— Activity —
Determine how many lines of the material below include "Classify", and reply with that number alone.

== Given data

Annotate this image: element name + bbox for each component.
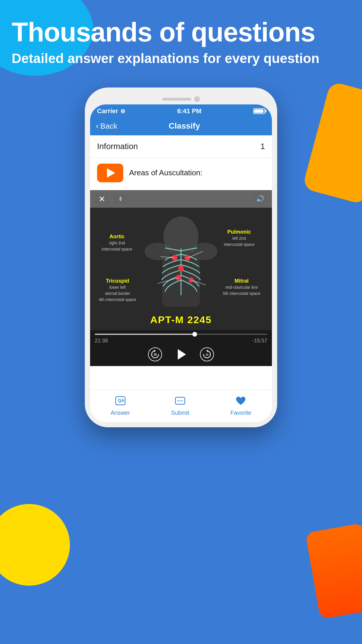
svg-point-21 bbox=[178, 400, 179, 401]
battery-fill bbox=[254, 109, 263, 113]
phone-speaker bbox=[162, 98, 191, 101]
promo-header: Thousands of questions Detailed answer e… bbox=[0, 12, 362, 73]
info-number: 1 bbox=[260, 142, 265, 151]
video-controls-top: ✕ ⇕ 🔊 bbox=[90, 190, 272, 208]
favorite-tab-label: Favorite bbox=[230, 410, 251, 416]
submit-icon bbox=[174, 394, 187, 407]
battery-icon bbox=[253, 108, 265, 114]
pulmonic-label: Pulmonic left 2ndintercostal space bbox=[224, 229, 254, 248]
phone-camera bbox=[194, 96, 200, 102]
svg-text:15: 15 bbox=[205, 353, 208, 356]
play-pause-button[interactable] bbox=[176, 349, 186, 360]
forward-15-button[interactable]: 15 bbox=[200, 347, 214, 361]
resize-icon: ⇕ bbox=[118, 196, 123, 202]
answer-tab-label: Answer bbox=[110, 410, 130, 416]
promo-title: Thousands of questions bbox=[12, 18, 350, 47]
remaining-time: -15:57 bbox=[252, 338, 267, 344]
volume-icon: 🔊 bbox=[256, 195, 265, 203]
areas-label: Areas of Auscultation: bbox=[129, 164, 202, 177]
mitral-label: Mitral mid-clavicular line5th intercosta… bbox=[223, 278, 260, 297]
current-time: 21:38 bbox=[95, 338, 108, 344]
phone-screen: Carrier ⊜ 6:41 PM ‹ Back Classify Inform… bbox=[90, 104, 272, 422]
tricuspid-label: Tricuspid lower leftsternal border4th in… bbox=[99, 278, 136, 303]
tab-submit[interactable]: Submit bbox=[171, 394, 189, 416]
answer-icon: QA bbox=[114, 394, 127, 407]
phone-frame: Carrier ⊜ 6:41 PM ‹ Back Classify Inform… bbox=[85, 88, 277, 427]
info-label: Information bbox=[97, 142, 138, 151]
replay-icon: 15 bbox=[150, 349, 160, 360]
submit-icon-svg bbox=[174, 394, 187, 407]
apt-label: APT-M 2245 bbox=[150, 314, 212, 326]
promo-subtitle: Detailed answer explanations for every q… bbox=[12, 50, 350, 67]
back-label: Back bbox=[100, 122, 117, 131]
video-preview: Areas of Auscultation: bbox=[90, 158, 272, 190]
svg-text:15: 15 bbox=[154, 353, 157, 356]
time-row: 21:38 -15:57 bbox=[95, 338, 267, 344]
svg-point-9 bbox=[178, 265, 184, 271]
back-button[interactable]: ‹ Back bbox=[96, 121, 117, 131]
playback-controls: 15 15 bbox=[95, 347, 267, 361]
status-bar: Carrier ⊜ 6:41 PM bbox=[90, 104, 272, 117]
answer-icon-svg: QA bbox=[114, 394, 127, 407]
video-controls-left: ✕ ⇕ bbox=[95, 194, 127, 204]
youtube-play-button[interactable] bbox=[97, 164, 123, 182]
close-icon: ✕ bbox=[99, 194, 105, 204]
close-video-button[interactable]: ✕ bbox=[95, 194, 109, 204]
resize-button[interactable]: ⇕ bbox=[113, 194, 127, 204]
nav-bar: ‹ Back Classify bbox=[90, 117, 272, 135]
favorite-icon-svg bbox=[234, 394, 247, 407]
chevron-left-icon: ‹ bbox=[96, 121, 99, 131]
progress-bar[interactable] bbox=[95, 334, 267, 335]
play-triangle-icon bbox=[107, 168, 115, 178]
wifi-icon: ⊜ bbox=[120, 108, 125, 115]
info-row: Information 1 bbox=[90, 135, 272, 158]
svg-point-23 bbox=[182, 400, 183, 401]
phone-notch-area bbox=[90, 93, 272, 104]
phone-container: Carrier ⊜ 6:41 PM ‹ Back Classify Inform… bbox=[85, 88, 277, 427]
carrier-label: Carrier bbox=[97, 107, 118, 115]
progress-fill bbox=[95, 334, 195, 335]
svg-point-22 bbox=[180, 400, 181, 401]
tab-favorite[interactable]: Favorite bbox=[230, 394, 251, 416]
content-below-video bbox=[90, 366, 272, 389]
video-thumb-area: Areas of Auscultation: bbox=[97, 164, 265, 182]
volume-button[interactable]: 🔊 bbox=[253, 194, 267, 204]
bg-shape-bottom-right bbox=[305, 523, 362, 619]
progress-thumb bbox=[192, 332, 197, 337]
bg-shape-right bbox=[302, 81, 362, 205]
aortic-label: Aortic right 2ndintercostal space bbox=[102, 233, 132, 252]
status-time: 6:41 PM bbox=[177, 107, 201, 115]
status-carrier: Carrier ⊜ bbox=[97, 107, 125, 115]
replay-15-button[interactable]: 15 bbox=[148, 347, 162, 361]
video-controls-bottom: 21:38 -15:57 15 bbox=[90, 330, 272, 366]
bg-shape-bottom-left bbox=[0, 504, 70, 586]
forward-icon: 15 bbox=[202, 349, 212, 360]
nav-title: Classify bbox=[120, 121, 266, 131]
anatomy-area: Aortic right 2ndintercostal space Pulmon… bbox=[90, 208, 272, 330]
svg-text:QA: QA bbox=[118, 398, 124, 403]
skeleton-svg bbox=[131, 214, 231, 324]
play-icon bbox=[178, 349, 186, 360]
submit-tab-label: Submit bbox=[171, 410, 189, 416]
favorite-icon bbox=[234, 394, 247, 407]
tab-answer[interactable]: QA Answer bbox=[110, 394, 130, 416]
tab-bar: QA Answer Submit bbox=[90, 389, 272, 422]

====

— Response —
5